▶ [AIM OF THE EXERCISE]:
Instruction for the data below: set down exactly the lines from the line with "Kalamaki Beach: Welcome" to the line with "11 min read", inclusive, and no others.

▶ [SUPPLIED DATA]:
+ + + +

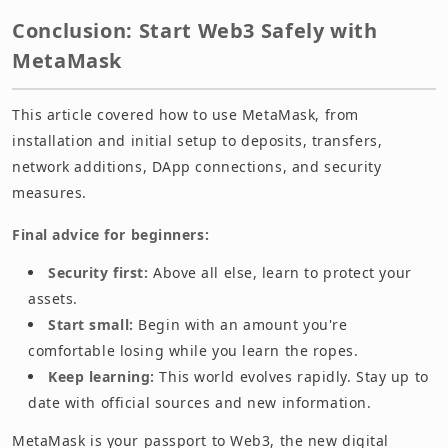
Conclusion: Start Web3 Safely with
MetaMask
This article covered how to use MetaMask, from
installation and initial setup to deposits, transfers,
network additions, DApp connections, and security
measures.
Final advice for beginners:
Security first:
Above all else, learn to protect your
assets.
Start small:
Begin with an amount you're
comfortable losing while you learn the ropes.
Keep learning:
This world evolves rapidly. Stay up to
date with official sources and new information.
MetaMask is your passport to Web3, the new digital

+ + + +

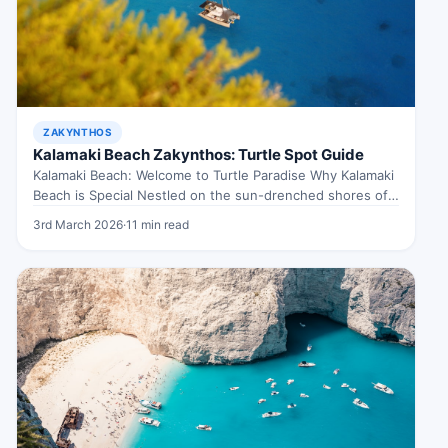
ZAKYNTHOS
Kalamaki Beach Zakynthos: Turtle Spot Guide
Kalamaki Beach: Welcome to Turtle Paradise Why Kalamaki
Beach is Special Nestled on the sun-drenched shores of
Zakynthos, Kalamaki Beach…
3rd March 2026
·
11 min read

+ + + +

▶ [RESULT OF THE EXERCISE]:
Kalamaki Beach: Welcome to Turtle Paradise Why Kalamaki
Beach is Special Nestled on the sun-drenched shores of
Zakynthos, Kalamaki Beach…
3rd March 2026
·
11 min read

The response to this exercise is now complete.